Next stop: the Supreme Court
The High Court has rejected a legal challenge brought by prominent campaigner Gina Miller over Boris Johnson’s plan to suspend parliament for five weeks in the run-up to Brexit.
Miller, who is represented by Mishcon de Reya and Blackstone Chambers‘ Lord Pannick QC, had made an urgent application to the High Court for a judicial review of Johnson’s decision. The prominent pro-Remainer was later joined by former Prime Minister Sir John Major, among others.
In a ruling this morning by three senior judges — Lord Burnett of Maldon, Sir Terence Etherton and Dame Victoria Sharp — Johnson was found to have not acted unlawfully. However, the High Court did grant permission for the case to go the Supreme Court for an appeal, which will be heard on 17 September.
Reacting to the High Court’s ruling, Miller said:
“We feel strongly that parliamentary sovereignty is fundamental to the stability and future of our country and is therefore worth fighting to defend. As our politics becomes more chaotic on a daily basis, the more vital it is that parliament is sitting.”
Miller, who launched a crowdfunding appeal to help fund the legal challenge, used the same Mishcon-Blackstone team when, in 2017, she won a legal case forcing parliament to legislate before Article 50 could be invoked.

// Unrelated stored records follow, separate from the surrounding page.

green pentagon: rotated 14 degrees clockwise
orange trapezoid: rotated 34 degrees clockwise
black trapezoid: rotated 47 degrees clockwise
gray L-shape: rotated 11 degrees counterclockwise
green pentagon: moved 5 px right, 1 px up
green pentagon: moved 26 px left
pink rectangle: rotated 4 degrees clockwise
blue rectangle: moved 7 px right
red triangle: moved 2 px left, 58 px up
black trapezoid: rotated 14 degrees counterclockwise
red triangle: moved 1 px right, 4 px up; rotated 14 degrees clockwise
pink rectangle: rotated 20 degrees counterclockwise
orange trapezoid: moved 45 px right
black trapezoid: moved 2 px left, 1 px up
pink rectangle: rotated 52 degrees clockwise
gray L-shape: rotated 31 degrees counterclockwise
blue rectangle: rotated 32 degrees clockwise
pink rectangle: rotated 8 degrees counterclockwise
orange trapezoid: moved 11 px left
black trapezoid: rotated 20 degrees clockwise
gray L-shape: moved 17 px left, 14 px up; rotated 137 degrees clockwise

Gina Miller vows to fight on after High Court dismisses her legal challenge to the prime minidter’s decidion to suspend parliament. pic.twitter.com/uatUl1KpgZ
— Catherine Baksi (@legalhackette) September 6, 2019
The defeat comes just days after a cross-party group of MPs and peers lost a similar legal challenge in the Scottish courts. Lord Doherty, sitting in the Court of Session in Edinburgh, ruled that Boris’ decision was one for voters and politicians, and not the courts.